As you have correctly stated, sections 330.1(b)(1) and (2) of FDIC regulations establish the recordkeeping requirements necessary to obtain deposit insurance coverage. Section 330.1(b)(1) states that deposit account records are conclusive as to the existence of any relationship upon which funds are deposited or a claim for insurance coverage if made. Customarily, the account title or an appropriate notation on the deposit account signature cards establishes the existence of an agency, custodial, or fiduciary relationship between the accountholder and the beneficial owner(s) of the funds. An account styled as "X Corporation Managing Agent Receipt Clearing Account" does not establish the existence of a custodial or agency relationship between the depositor and any principal(s) of the deposited funds. It is suggested that the words "custodial account," "as agent for," or "escrow account" appear in the account name or be noted on the deposit account signature cards to establish the agency or custodial nature of the account.
Section 330.1(b)(2) provides that the details of the relationship and the interests of the beneficial owners must be ascertainable from the records of the bank or the depositor maintained in good faith and in the regular course of business. We agree that section 330.1(b)(2) could be satisfied by business records reflecting the contractual agreement between the bank and X Corporation, and the management agreements between X Corporation and the property owners.
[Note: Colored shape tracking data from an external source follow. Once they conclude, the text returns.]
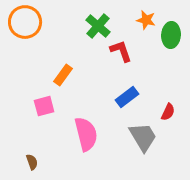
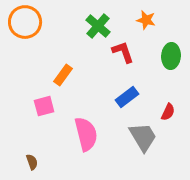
green ellipse: moved 21 px down
red L-shape: moved 2 px right, 1 px down
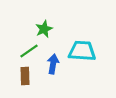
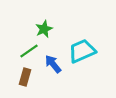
cyan trapezoid: rotated 28 degrees counterclockwise
blue arrow: rotated 48 degrees counterclockwise
brown rectangle: moved 1 px down; rotated 18 degrees clockwise
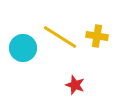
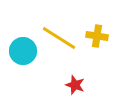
yellow line: moved 1 px left, 1 px down
cyan circle: moved 3 px down
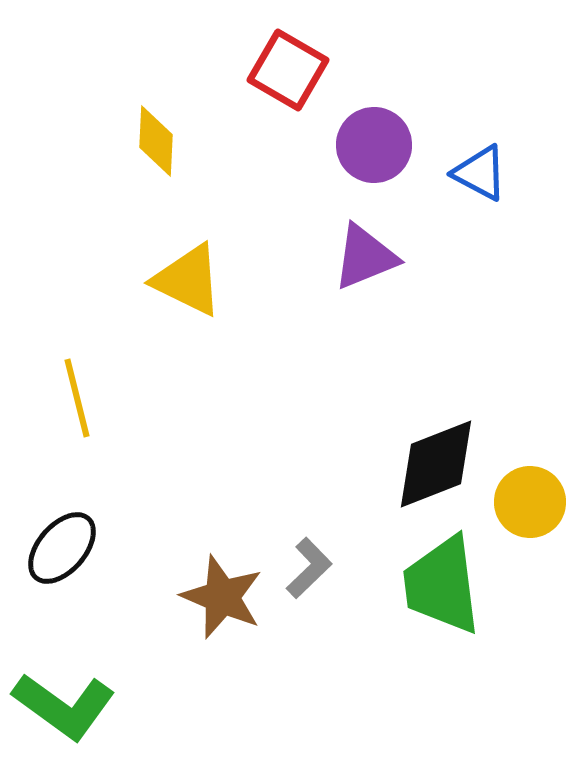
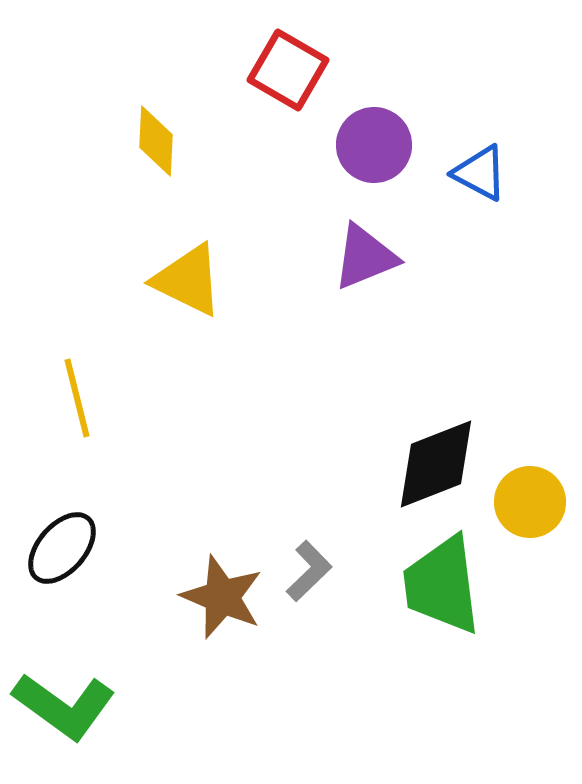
gray L-shape: moved 3 px down
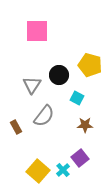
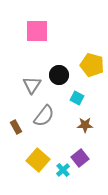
yellow pentagon: moved 2 px right
yellow square: moved 11 px up
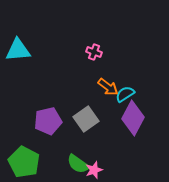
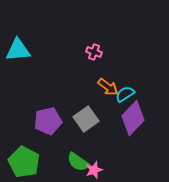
purple diamond: rotated 16 degrees clockwise
green semicircle: moved 2 px up
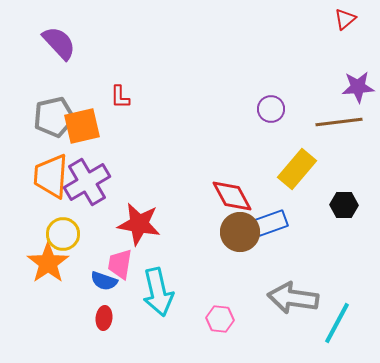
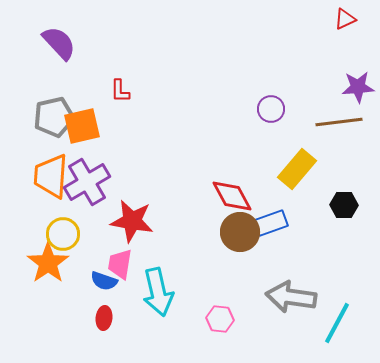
red triangle: rotated 15 degrees clockwise
red L-shape: moved 6 px up
red star: moved 7 px left, 3 px up
gray arrow: moved 2 px left, 1 px up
Each beneficial owner of the funds would be insured to $100,000 subject to the following regulations. The deposit accounts of a corporation or partnership engaged in independent activity are insured to $100,000 in the aggregate. 12 C.F.R. § 330.5. Similarly, the deposit accounts of an unincorporated association engaged in independent activity are insured to $100,000 in the aggregate. 12 C.F.R. § 330.6. Independent activity is any activity other than that directed solely at increasing deposit insurance coverage. 12 C.F.R. § 330.7. The interests of property owners who are corporations, partnerships, or unincorporated associations engaged in independent activity are insured separately from any deposit accounts held by individuals participating in the corporation, partnership, or unincorporated association. Should a property owner maintain in its business capacity additional deposit accounts in the same bank servicing the clearing account, those funds would be aggregated with its beneficial interest in the clearing account and insured to $100,000.
In addition, it should be noted that if X Corporation owns any portion of the rental or condominium assessment payments (service fees, for example) which remain in the clearing account, those amounts would be aggregated with its other corporate accounts and insured to $100,000.